#### Task requirements
The records below are to be reproduced exactly, and no picture should appear in the copy.

Saved data entries:
= = =
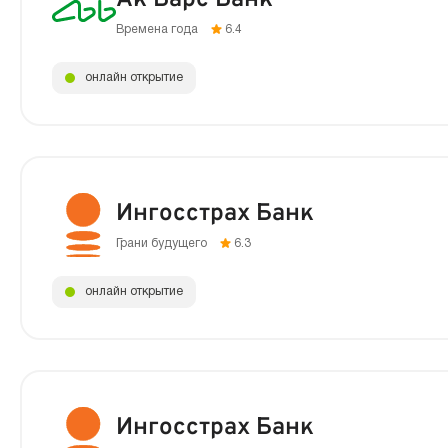
Времена года
6.4
онлайн открытие
Ингосстрах Банк
Грани будущего
6.3
онлайн открытие
Ингосстрах Банк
= = =
#### Answer to this task
Времена года
6.4
онлайн открытие
Ингосстрах Банк
Грани будущего
6.3
онлайн открытие
Ингосстрах Банк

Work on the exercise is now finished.